地面に置かれたデスクの上には、書物が平積みになっていた。あの帳簿の中身を調べれば、ワイロの実態が明らかになるだろう。
カゴに入った押収物の手紙を、グギョンはまさぐった。
肝心の事件に使われた銃は、まだ発見できていなかった。
ソクチュが呼びに来たので、いったん大妃の部屋に顔を出して少し話を交わした。
元嬪の容態の深刻さを知ったのは、その大妃の口からであった。

グギョンが駆け付けたときには、まだかろうじて元嬪の息の音はあった。
しかしサンはとうとう死に目には会えず、死んだばかりの妹を胸に抱きかかえて、声をあげて泣くグギョンの背中を見ただけだった。
医女と尚宮、医官がそばでがっくりと肩を落としていた。

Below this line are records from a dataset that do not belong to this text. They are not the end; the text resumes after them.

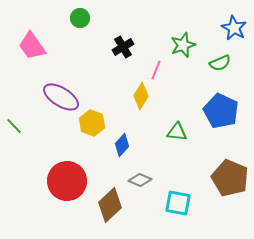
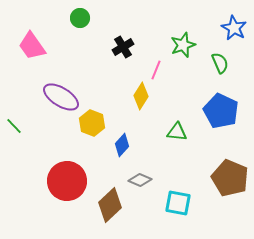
green semicircle: rotated 90 degrees counterclockwise
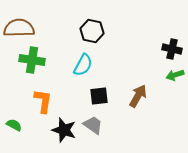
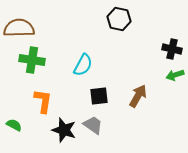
black hexagon: moved 27 px right, 12 px up
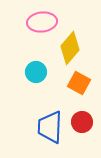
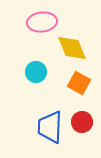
yellow diamond: moved 2 px right; rotated 64 degrees counterclockwise
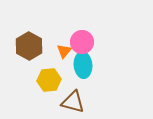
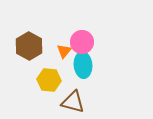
yellow hexagon: rotated 10 degrees clockwise
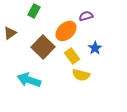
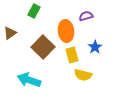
orange ellipse: rotated 55 degrees counterclockwise
blue star: moved 1 px up
yellow rectangle: moved 1 px up; rotated 21 degrees clockwise
yellow semicircle: moved 2 px right
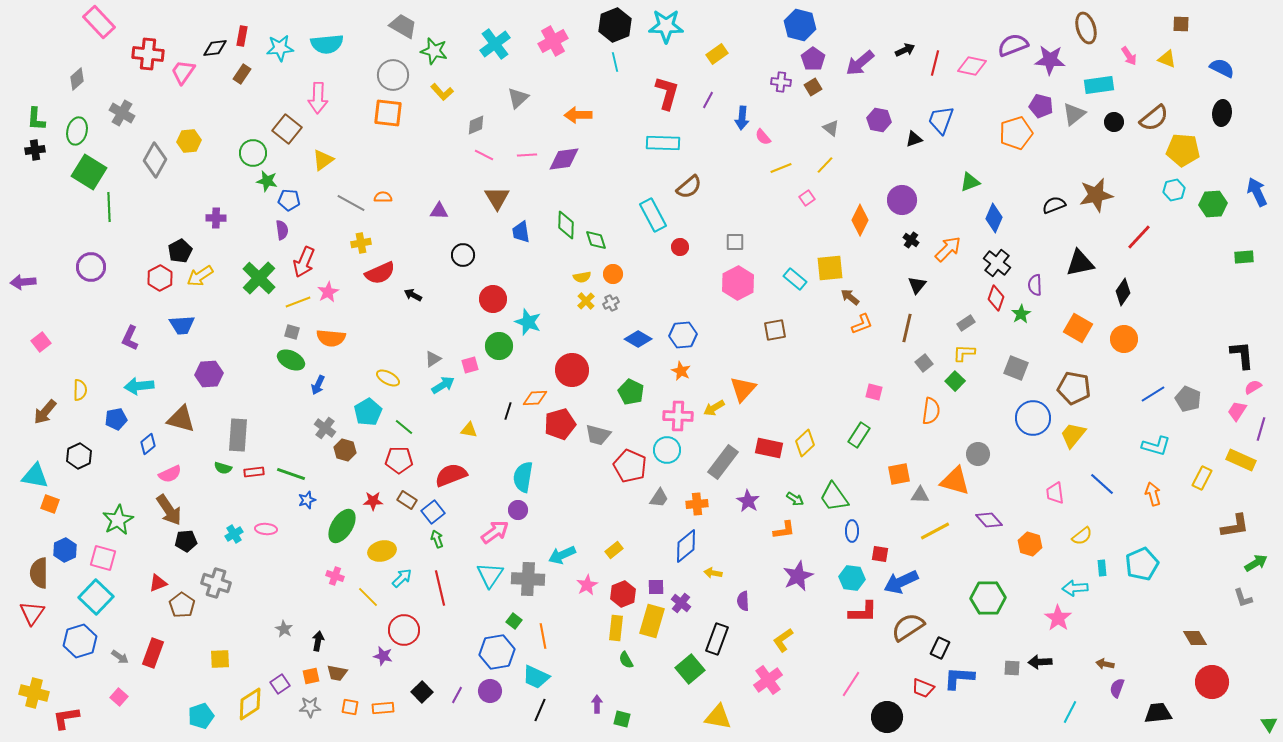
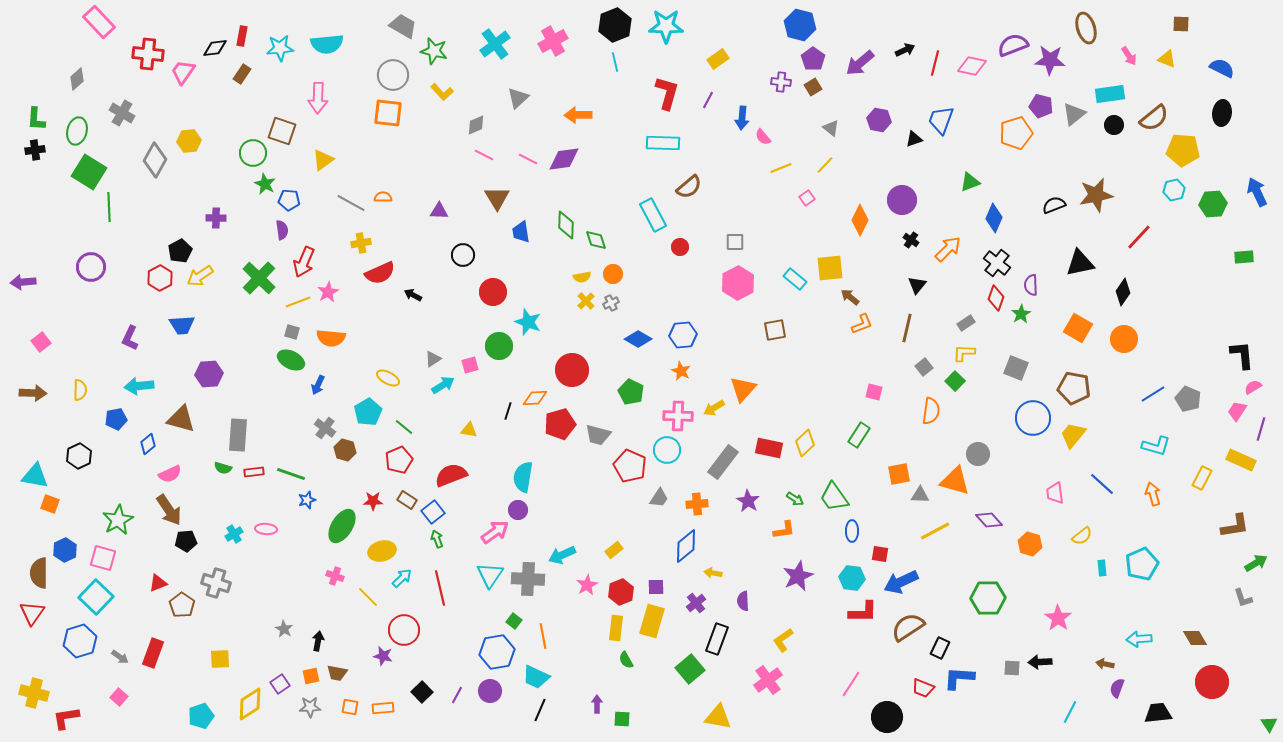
yellow rectangle at (717, 54): moved 1 px right, 5 px down
cyan rectangle at (1099, 85): moved 11 px right, 9 px down
black circle at (1114, 122): moved 3 px down
brown square at (287, 129): moved 5 px left, 2 px down; rotated 20 degrees counterclockwise
pink line at (527, 155): moved 1 px right, 4 px down; rotated 30 degrees clockwise
green star at (267, 181): moved 2 px left, 3 px down; rotated 15 degrees clockwise
purple semicircle at (1035, 285): moved 4 px left
red circle at (493, 299): moved 7 px up
gray square at (924, 363): moved 4 px down
brown arrow at (45, 412): moved 12 px left, 19 px up; rotated 128 degrees counterclockwise
red pentagon at (399, 460): rotated 24 degrees counterclockwise
cyan arrow at (1075, 588): moved 64 px right, 51 px down
red hexagon at (623, 594): moved 2 px left, 2 px up
purple cross at (681, 603): moved 15 px right; rotated 12 degrees clockwise
green square at (622, 719): rotated 12 degrees counterclockwise
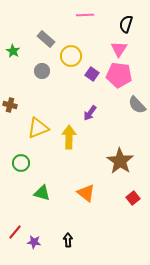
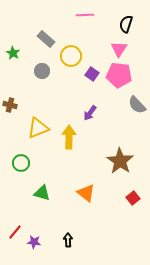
green star: moved 2 px down
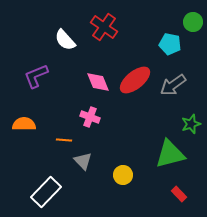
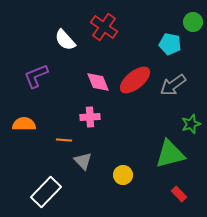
pink cross: rotated 24 degrees counterclockwise
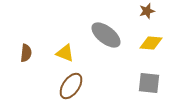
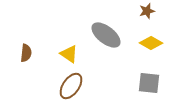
yellow diamond: rotated 25 degrees clockwise
yellow triangle: moved 4 px right, 1 px down; rotated 12 degrees clockwise
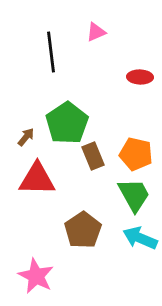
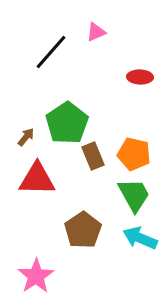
black line: rotated 48 degrees clockwise
orange pentagon: moved 2 px left
pink star: rotated 12 degrees clockwise
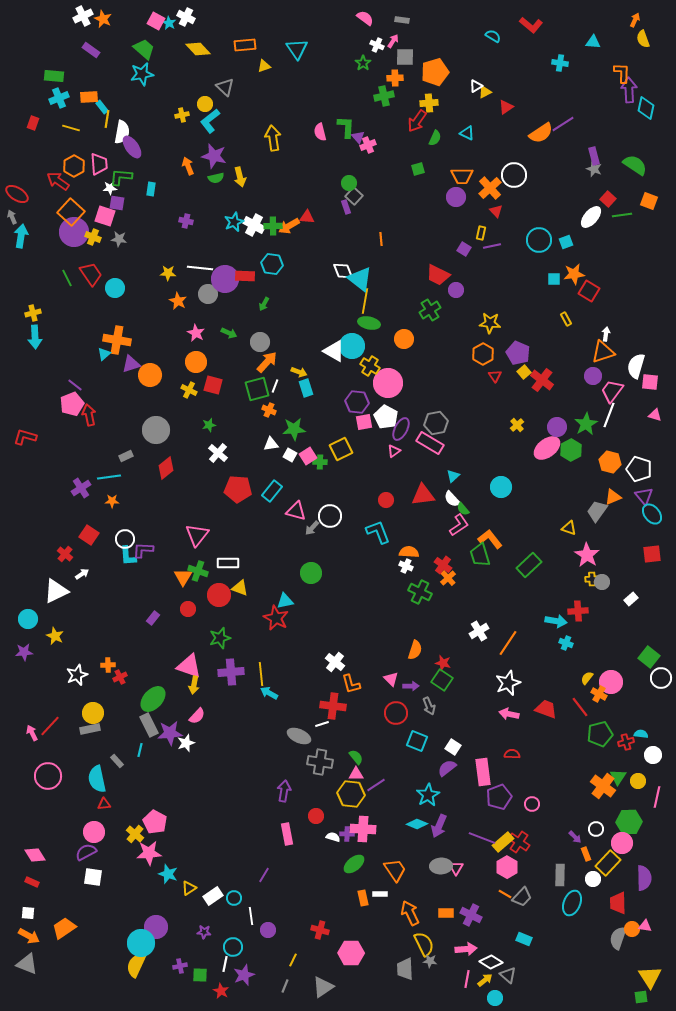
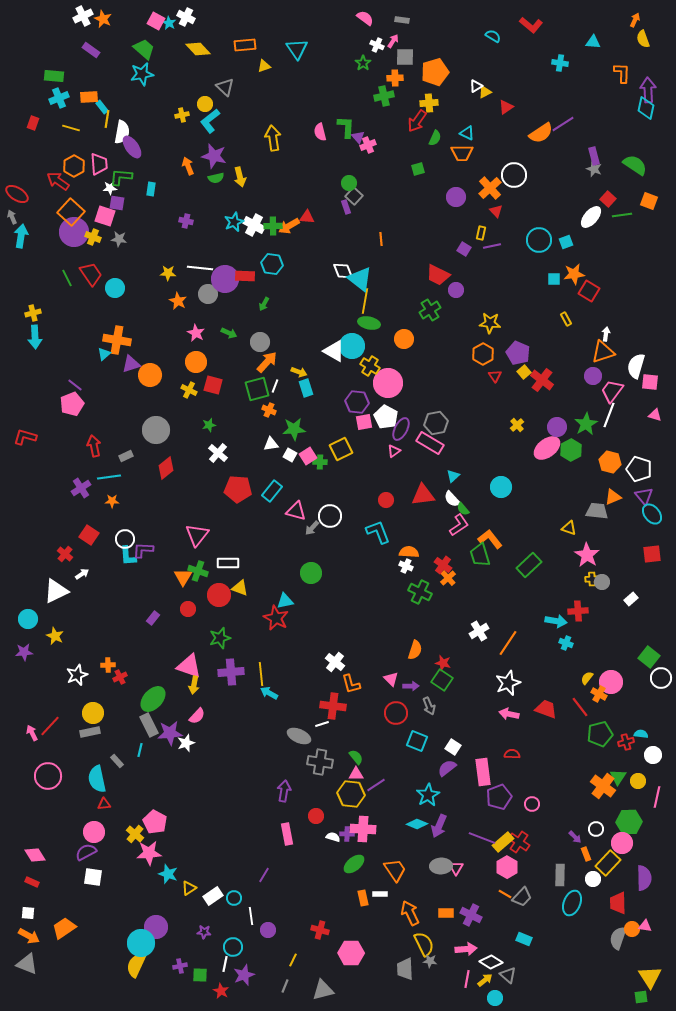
purple arrow at (629, 90): moved 19 px right
orange trapezoid at (462, 176): moved 23 px up
red arrow at (89, 415): moved 5 px right, 31 px down
gray trapezoid at (597, 511): rotated 60 degrees clockwise
gray rectangle at (90, 729): moved 3 px down
gray triangle at (323, 987): moved 3 px down; rotated 20 degrees clockwise
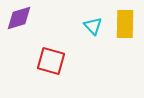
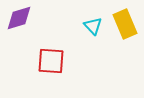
yellow rectangle: rotated 24 degrees counterclockwise
red square: rotated 12 degrees counterclockwise
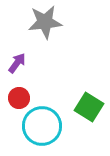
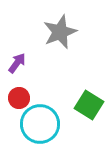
gray star: moved 15 px right, 10 px down; rotated 16 degrees counterclockwise
green square: moved 2 px up
cyan circle: moved 2 px left, 2 px up
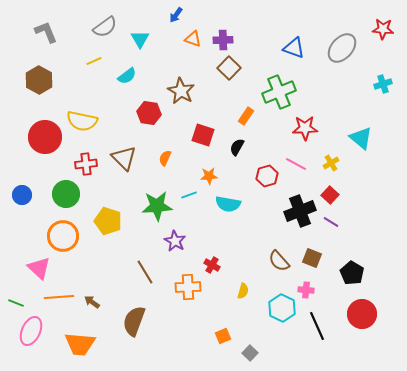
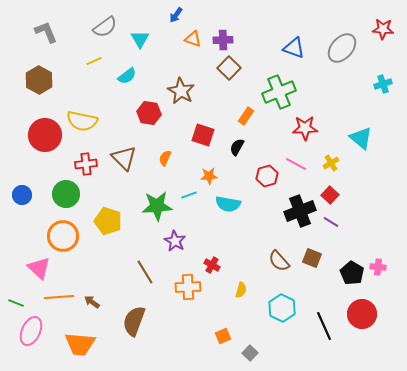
red circle at (45, 137): moved 2 px up
pink cross at (306, 290): moved 72 px right, 23 px up
yellow semicircle at (243, 291): moved 2 px left, 1 px up
black line at (317, 326): moved 7 px right
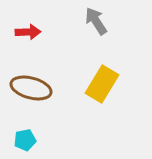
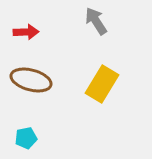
red arrow: moved 2 px left
brown ellipse: moved 8 px up
cyan pentagon: moved 1 px right, 2 px up
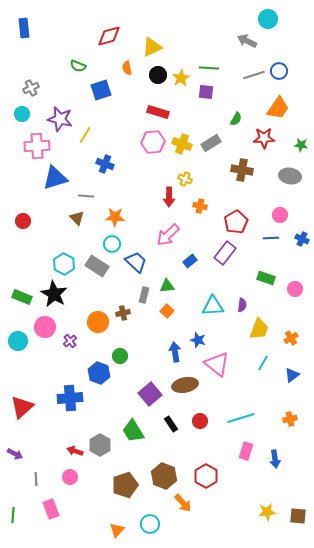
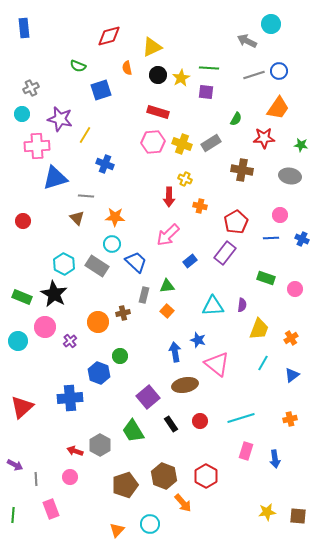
cyan circle at (268, 19): moved 3 px right, 5 px down
purple square at (150, 394): moved 2 px left, 3 px down
purple arrow at (15, 454): moved 11 px down
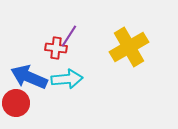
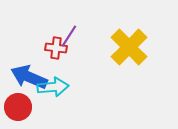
yellow cross: rotated 15 degrees counterclockwise
cyan arrow: moved 14 px left, 8 px down
red circle: moved 2 px right, 4 px down
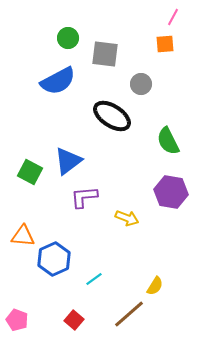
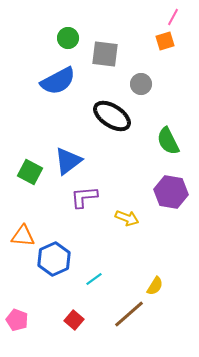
orange square: moved 3 px up; rotated 12 degrees counterclockwise
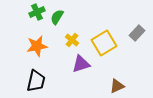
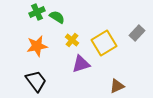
green semicircle: rotated 91 degrees clockwise
black trapezoid: rotated 50 degrees counterclockwise
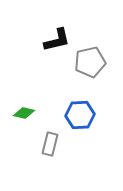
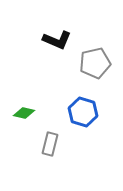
black L-shape: rotated 36 degrees clockwise
gray pentagon: moved 5 px right, 1 px down
blue hexagon: moved 3 px right, 3 px up; rotated 20 degrees clockwise
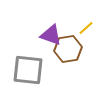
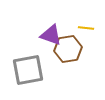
yellow line: rotated 49 degrees clockwise
gray square: rotated 16 degrees counterclockwise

他には誰もいなかった。
安らかなものとは無縁の、もがき、苦しみ抜いての孤独な死であった。
中殿はお供をぞろぞろと連れて、足早に石畳の道を急ぐ中、同じくランタンで足元を照らして進む恵慶宮の一行に鉢合わせた。
「訃報を聞かれましたか?」
「突然のことで私も戸惑っています。今朝は話をしていたと聞いたのに、こうもむなしく世を去るとは…」
恵慶宮はすっかり青ざめて言った。あまりの悲惨な結末に、自分でもどうしていいかわからなくなっていたのだった。

その夜のうちに元嬪の遺体に寿衣が着せられ、入棺された。
国葬の盛大さは、誰の目にも十分伝わった。
政務に忙しく元嬪に何もしてやれなかったことが、何か自分の責任のような気がして、サンがそうさせたのだった。
傷心のはずのグギョンは、サンが心配して休暇を与えるまで、休まず登庁し続けた。
しかし休んだところで、グギョンの思いはますます深い闇に落ちていった。
盛大な国葬など何の意味があろう。
何もかも、もう取り返しはつかないのだ。
苦痛と不安に耐えられず、無残な死を迎えた妹のことを思うと、日に日に無念ばかりが募った。
そのうち消去令が出され、元嬪の淑昌殿から早々に家具が引き払われた。
元嬪付きの女官で宮殿に残りたい者は、中殿付きのキム尚宮にその旨を伝えるよう指示したのは中殿だった。
グギョンは廃墟となった淑昌殿の庭で、中殿の姿を見るなり言った。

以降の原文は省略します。